Cold pressed Bergamot Oil isphototoxic. Tisserand and Young recommend a dermal maximum use of 0.4% to avoid phototoxicity. Reading Tisserand and Young's full profile on this oil is recommended. [Robert Tisserand and Rodney Young,Essential Oil Safety (Second Edition. United Kingdom: Churchill Livingstone Elsevier, 2014), 87, 211.] Rectified FCF/Bergaptine-Free versions of cold pressed Bergamot Oil are available that dramatically reduce the phototoxicity of the oil.

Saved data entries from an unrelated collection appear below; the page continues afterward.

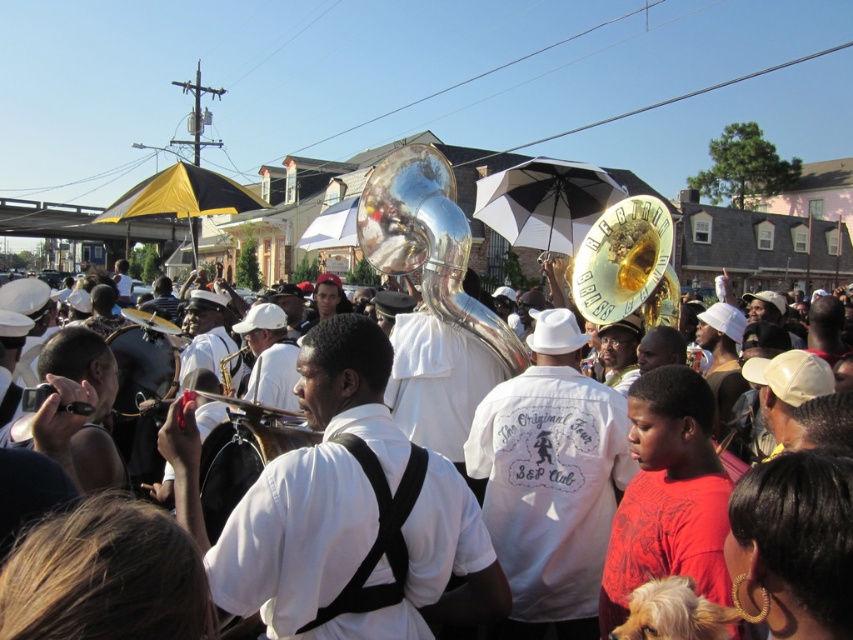 Find the location of `silver metallic tuba at center`. silver metallic tuba at center is located at coordinates click(x=428, y=243).

Can you confirm if silver metallic tuba at center is positioned above gold shiny tuba at center?

Incorrect, silver metallic tuba at center is not positioned above gold shiny tuba at center.

Where is `silver metallic tuba at center`? The height and width of the screenshot is (640, 853). silver metallic tuba at center is located at coordinates (428, 243).

Identify the location of silver metallic tuba at center. The image size is (853, 640). (428, 243).

Does gold shiny tuba at center come behind black matte camera at center?

Yes.

Measure the distance between point (598, 273) and camera.

Point (598, 273) is 39.51 meters away from camera.

You are a GUI agent. You are given a task and a screenshot of the screen. Output one action in this format:
    pyautogui.click(x=<x>, y=<y>)
    Task: Click on the gold shiny tuba at center
    The width and height of the screenshot is (853, 640).
    Given the screenshot: What is the action you would take?
    pyautogui.click(x=627, y=266)

Is white matte shirt at center behind gold shiny tuba at center?

No, white matte shirt at center is in front of gold shiny tuba at center.

The width and height of the screenshot is (853, 640). In order to click on white matte shirt at center in this screenshot , I will do `click(550, 481)`. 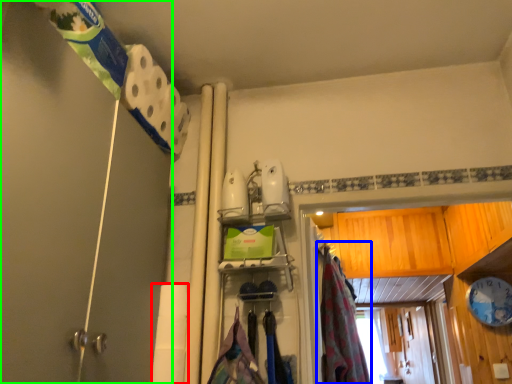 Question: Based on their relative distances, which object is nearer to toilet paper (highlighted by a red box)? Choose from curtain (highlighted by a blue box) and shower door (highlighted by a green box).

Choices:
 (A) curtain
 (B) shower door

Answer: (B) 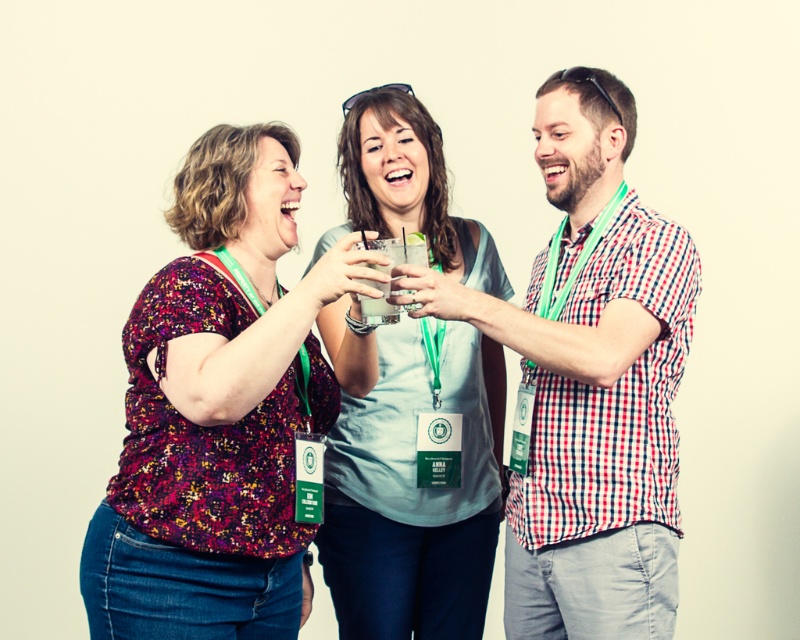 Locate an element on the screen. checkered cotton shirt at center is located at coordinates (596, 433).

Where is `checkered cotton shirt at center`? The width and height of the screenshot is (800, 640). checkered cotton shirt at center is located at coordinates (x=596, y=433).

At what (x,y) coordinates should I click in order to perform the action: click on checkered cotton shirt at center. Please return your answer as a coordinate pair (x, y). The image size is (800, 640). Looking at the image, I should click on (596, 433).

Is floral print blouse at center positioned in front of light blue cotton shirt at center?

Yes, it is.

Does floral print blouse at center have a larger size compared to light blue cotton shirt at center?

Incorrect, floral print blouse at center is not larger than light blue cotton shirt at center.

The height and width of the screenshot is (640, 800). I want to click on floral print blouse at center, so click(x=218, y=410).

Is checkered cotton shirt at center to the left of light blue cotton shirt at center from the viewer's perspective?

Incorrect, checkered cotton shirt at center is not on the left side of light blue cotton shirt at center.

Is checkered cotton shirt at center positioned behind light blue cotton shirt at center?

No, it is in front of light blue cotton shirt at center.

Which is behind, point (508, 621) or point (440, 426)?

Positioned behind is point (440, 426).

Image resolution: width=800 pixels, height=640 pixels. In order to click on checkered cotton shirt at center in this screenshot , I will do `click(596, 433)`. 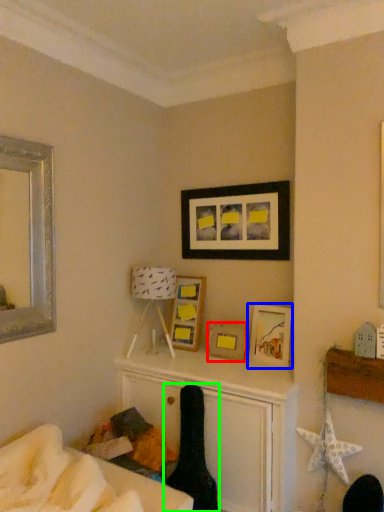 Question: Estimate the real-world distances between objects in this image. Which object is closer to picture frame (highlighted by a red box), picture frame (highlighted by a blue box) or swivel chair (highlighted by a green box)?

Choices:
 (A) picture frame
 (B) swivel chair

Answer: (A) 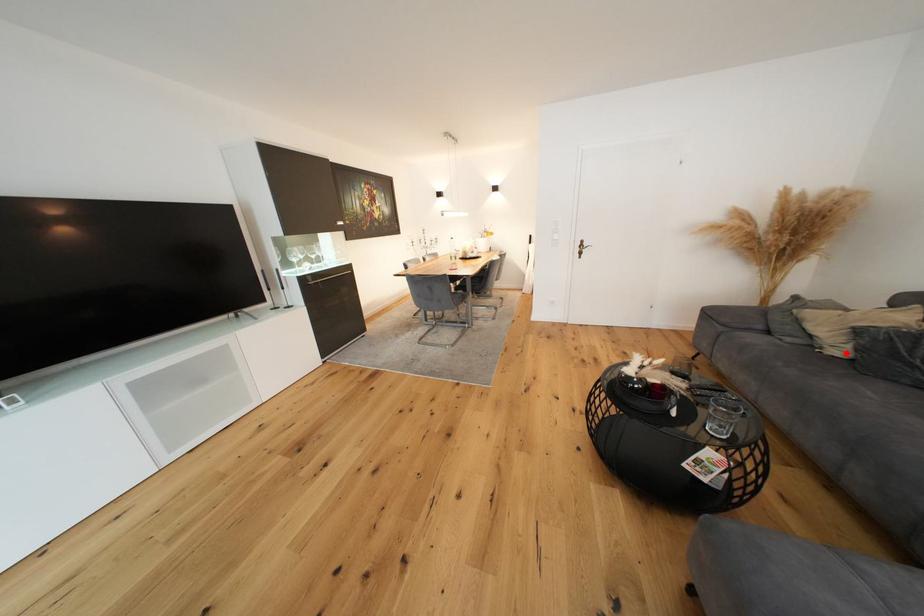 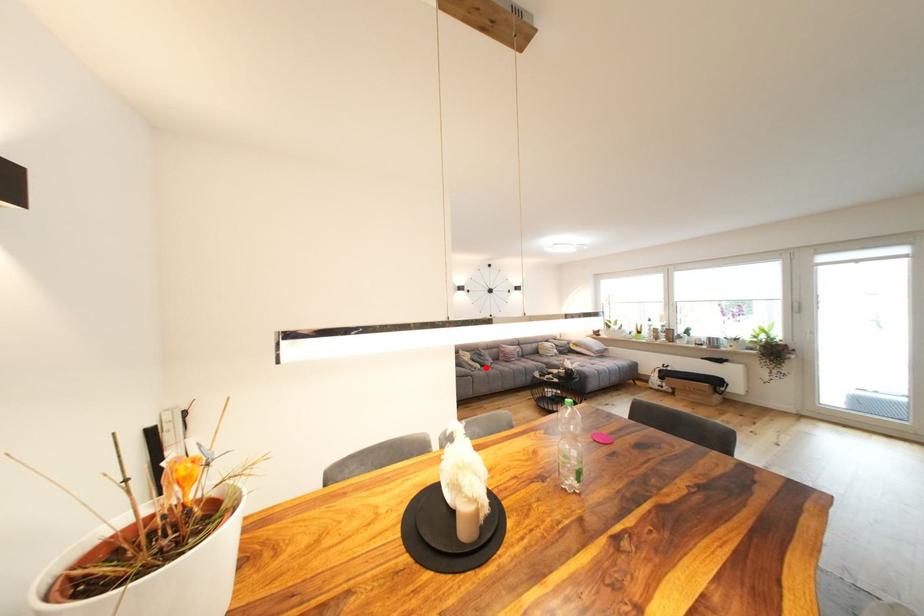 I am providing you with two images of the same scene from different viewpoints. A red point is marked on the first image and another point is marked on the second image. Is the red point in image1 aligned with the point shown in image2?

Safety Precautions for Bergamot:
Do not take any oils internally and do not apply undiluted essential oils, absolutes, CO2s or other concentrated essences onto the skin without advanced essential oil knowledge or consultation from a qualified aromatherapy practitioner. If you are pregnant, epileptic, have liver damage, have cancer, or have any other medical problem, use oils only under the proper guidance of a qualified aromatherapy practitioner. Use extreme caution when using oils with children and be sure to first read the recommended dilution ratios for children. Consult a qualified aromatherapy practitioner before using oils with children, the elderly, if you have medical issues or are taking medications. For in-depth information on oil safety issues, read Essential Oil Safety by Robert Tisserand and Rodney Young.